OLED is great, but where are all the mini-LED laptops?

Woman using laptop in hammock on the beach.

Woman using laptop in hammock on the beach.
Enlarge / Working outside is not that easy on an OLED laptop with limited brightness.

Maria Korneeva/Getty

If I could have any type of display panel in my laptop it would be Mini LED.

Sure, OLED is best at producing deep blacks and high contrast, but mini-LED is a powerful replacement. The potential to bloom is still there, but it’s no big deal on a small laptop screen. Meanwhile, there’s no risk of burn-in, and I’d probably get better full-screen brightness if I wanted to take my laptop outside. Also, the battery life of mini LED screens is superior to that of OLED panels.

For the things I do most often on my laptop—working on Word documents and spreadsheets, reading, editing photos, and streaming videos—the highest contrast ratio isn’t essential. I would settle for second best if it meant different wins.

But among consumer laptops, Mini LED is mostly nowhere to be found. They’ll have to turn to pricier GPU-equipped machines aimed at creative workers or PC gamers. Premium laptops that rely on discrete graphics cards, like the Dell XPS, Lenovo Yoga, and HP Specter series, all offer OLED in top-tier SKUs, LCD-LED in lower-priced SKUs, and no mini-LED in between.

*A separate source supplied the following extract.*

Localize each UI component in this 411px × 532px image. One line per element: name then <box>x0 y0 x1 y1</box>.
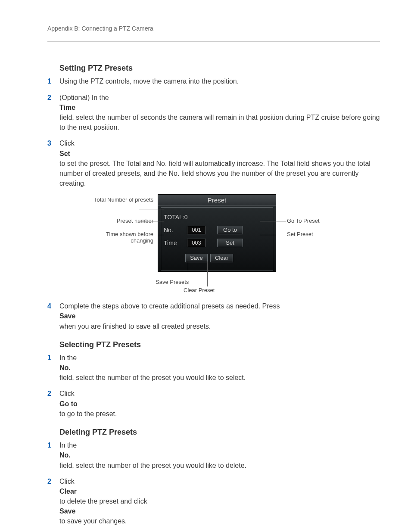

Why is it virtually impossible to find a prosumer mini LED laptop even when mini LED desktop monitors are getting cheaper? We reached out to laptop OEMs to find out.

economies of scale

Unsurprisingly, the main reason companies aren’t making the mini LED laptops of my dreams is that they wouldn’t be as profitable as OLED devices. OLED PC monitors and TVs remain more expensive than mini-LED alternatives, but economies of scale mean OLED laptop panels are cheaper to source and come in a better selection than mini-LED screens.

When I asked Dell about the lack of mini-LED in its XPS line, a rep told me the company chose OLED over mini-LED because it had the “best picture quality,” but the rep also pointed to the economics there:

At the moment, the economics allow for a wider choice of panels with OLED, while the choice of mini-LED panels is currently relatively small. We’re watching technology trends, but for now you’ll see more OLEDs across our portfolio.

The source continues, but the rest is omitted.